On 07/03/2018 12:11, Stephen Colebourne wrote:
Following up on this, it does feel like the use case is now simply not
possible. I have a similar problem with
ClassLoader.getResources(String) in threeten-extra.

https://github.com/ThreeTen/threetenbp-extra/blob/master/src/main/java/org/threeten/extra/scale/SystemUTCRules.java#L202

The ThreeTen-Extra project defines a config file
org/threeten/extra/scale/LeapSecond.txt. The code uses
ClassLoader.getResources(String) to find the latest version of the
file, which may be in the threeten-extra jar file, or in any jar file
that uses threeten-extra.jar. ie. to replace the version from
threeten-extra.jar, a user simply has to add a file with the same
name/package to their jar file.

threeten-extra.jar contains org/threeten/extra/scale/LeapSecond.txt
application.jar also contains org/threeten/extra/scale/LeapSecond.txt

Under JPMS this fails, as the resource cannot be located in
org/threeten/extra/scale in a different jar file. But this appears
makes the whole design impossible to make work with JPMS.

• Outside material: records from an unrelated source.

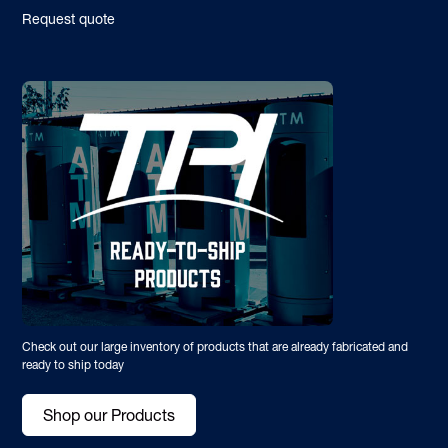
Request quote
Check out our large inventory of products that are already fabricated and
ready to ship today
Shop our Products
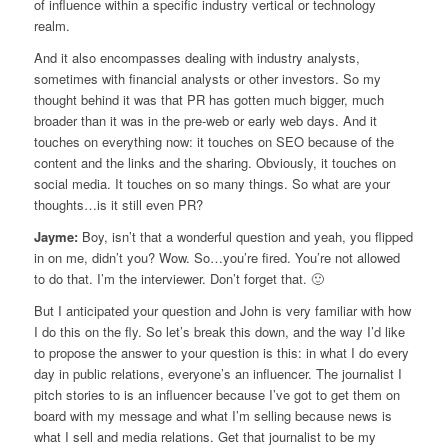
of influence within a specific industry vertical or technology
realm.
And it also encompasses dealing with industry analysts,
sometimes with financial analysts or other investors. So my
thought behind it was that PR has gotten much bigger, much
broader than it was in the pre-web or early web days. And it
touches on everything now: it touches on SEO because of the
content and the links and the sharing. Obviously, it touches on
social media. It touches on so many things. So what are your
thoughts…is it still even PR?
Jayme:
Boy, isn’t that a wonderful question and yeah, you flipped
in on me, didn’t you? Wow. So…you’re fired. You’re not allowed
to do that. I’m the interviewer. Don’t forget that. 🙂
But I anticipated your question and John is very familiar with how
I do this on the fly. So let’s break this down, and the way I’d like
to propose the answer to your question is this: in what I do every
day in public relations, everyone’s an influencer. The journalist I
pitch stories to is an influencer because I’ve got to get them on
board with my message and what I’m selling because news is
what I sell and media relations. Get that journalist to be my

The code in threeten-extra.jar cannot possibly know about the package
names of the application.jar, so there is no way for it to find the
config file.

There seem to be only two solutions to this
- ServiceLoader, but that is for code, not config files
- forcing the application to manually register their config file

Both of these provide a markedly worse outcome.

Am I missing something?

Resources can't be both encapsulated and not encapsulated at the same time. If a module has a resource in a package that is intended to be located by code in other modules using ClassLoader getResourceXXX then it has to open the package.

In the above, then I assume the main issue isn't resource encapsulation, it's that you've got two modules on the application module class containing the same package so they can't both be mapped to the application class loader.

You've dismissed services but I would expect it to provide a nice solution. The service interface might be very simple, something like:

public interface LeapSecondDataProvider {
    LeapSecondData data();
}

or better still, define methods that allow SystemUTCRules select the right version of the leap second data. Applications that ship their own leap data second would ship an implementation of this class. Yes, it's different to searching the class file for configuration files but a lot more reliable.